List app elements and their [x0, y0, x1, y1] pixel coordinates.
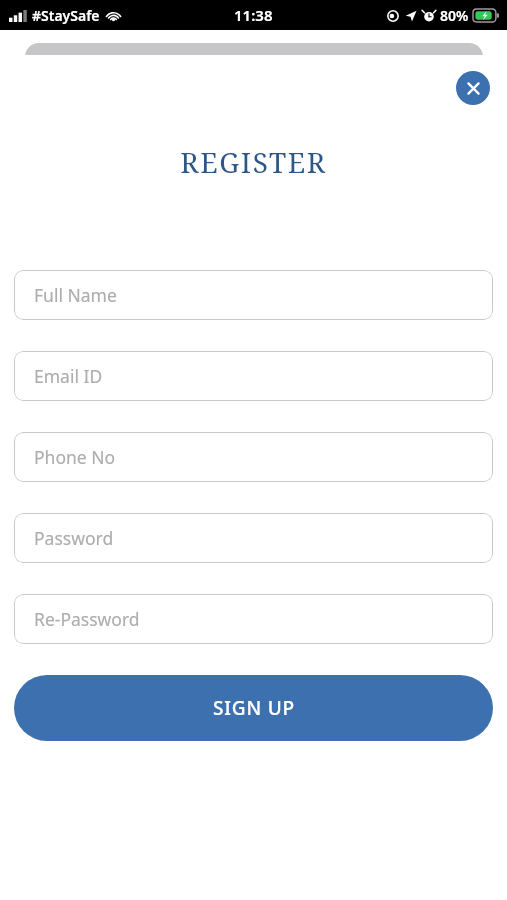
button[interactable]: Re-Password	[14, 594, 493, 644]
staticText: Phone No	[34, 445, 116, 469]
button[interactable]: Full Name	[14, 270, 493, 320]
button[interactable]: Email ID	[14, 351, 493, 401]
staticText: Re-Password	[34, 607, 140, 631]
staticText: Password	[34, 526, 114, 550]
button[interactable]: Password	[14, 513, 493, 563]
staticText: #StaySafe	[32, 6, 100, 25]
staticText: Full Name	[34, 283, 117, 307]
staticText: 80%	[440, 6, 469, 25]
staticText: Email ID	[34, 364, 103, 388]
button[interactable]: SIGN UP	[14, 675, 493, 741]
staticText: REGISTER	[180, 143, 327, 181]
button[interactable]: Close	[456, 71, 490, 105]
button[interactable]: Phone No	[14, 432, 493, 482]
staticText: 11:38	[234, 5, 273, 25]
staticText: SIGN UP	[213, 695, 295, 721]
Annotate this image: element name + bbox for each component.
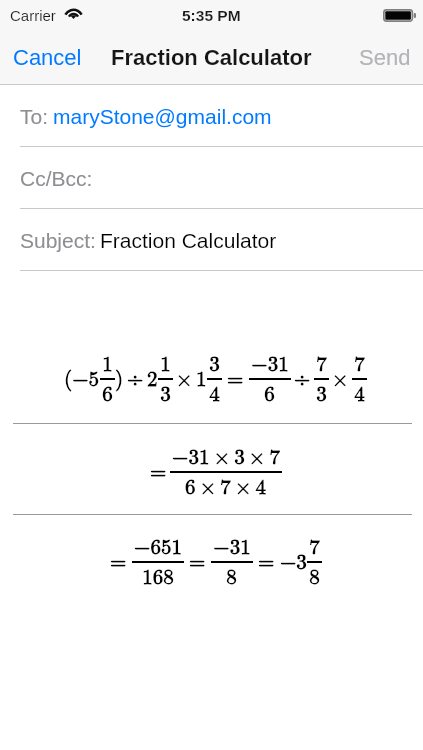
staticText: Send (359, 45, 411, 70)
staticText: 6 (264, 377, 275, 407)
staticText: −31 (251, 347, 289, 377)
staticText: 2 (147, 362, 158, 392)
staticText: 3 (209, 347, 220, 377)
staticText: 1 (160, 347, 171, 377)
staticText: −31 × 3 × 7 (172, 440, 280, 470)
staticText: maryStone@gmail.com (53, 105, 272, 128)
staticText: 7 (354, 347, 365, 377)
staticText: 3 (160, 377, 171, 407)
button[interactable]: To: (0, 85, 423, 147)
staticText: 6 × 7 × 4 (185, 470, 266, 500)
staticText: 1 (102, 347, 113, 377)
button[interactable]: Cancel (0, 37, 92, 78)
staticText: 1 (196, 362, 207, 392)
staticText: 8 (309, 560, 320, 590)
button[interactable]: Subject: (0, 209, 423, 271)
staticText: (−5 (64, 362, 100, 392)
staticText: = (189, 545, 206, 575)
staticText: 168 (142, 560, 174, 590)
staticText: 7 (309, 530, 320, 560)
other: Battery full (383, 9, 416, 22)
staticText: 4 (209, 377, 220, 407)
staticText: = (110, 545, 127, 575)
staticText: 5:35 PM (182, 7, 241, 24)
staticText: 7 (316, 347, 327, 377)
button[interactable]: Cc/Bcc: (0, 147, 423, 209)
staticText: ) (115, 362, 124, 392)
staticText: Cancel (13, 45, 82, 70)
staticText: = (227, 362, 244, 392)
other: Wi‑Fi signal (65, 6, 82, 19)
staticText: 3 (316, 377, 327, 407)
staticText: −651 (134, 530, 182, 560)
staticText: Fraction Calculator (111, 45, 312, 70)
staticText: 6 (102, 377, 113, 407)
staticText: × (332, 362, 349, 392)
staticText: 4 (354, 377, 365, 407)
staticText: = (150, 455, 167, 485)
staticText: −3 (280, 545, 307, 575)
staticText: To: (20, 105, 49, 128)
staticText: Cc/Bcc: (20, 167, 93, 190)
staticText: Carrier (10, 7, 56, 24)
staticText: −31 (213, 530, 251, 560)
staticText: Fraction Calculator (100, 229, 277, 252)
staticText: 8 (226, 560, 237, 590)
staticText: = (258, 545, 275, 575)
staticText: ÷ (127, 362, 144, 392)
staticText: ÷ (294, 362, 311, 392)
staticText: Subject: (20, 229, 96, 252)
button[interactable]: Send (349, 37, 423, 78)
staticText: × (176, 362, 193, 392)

◆ Task goal
Copy every line from the records above that contains the string "Email".

◆ Solution
button[interactable]: Email ID	[14, 351, 493, 401]
staticText: Email ID	[34, 364, 103, 388]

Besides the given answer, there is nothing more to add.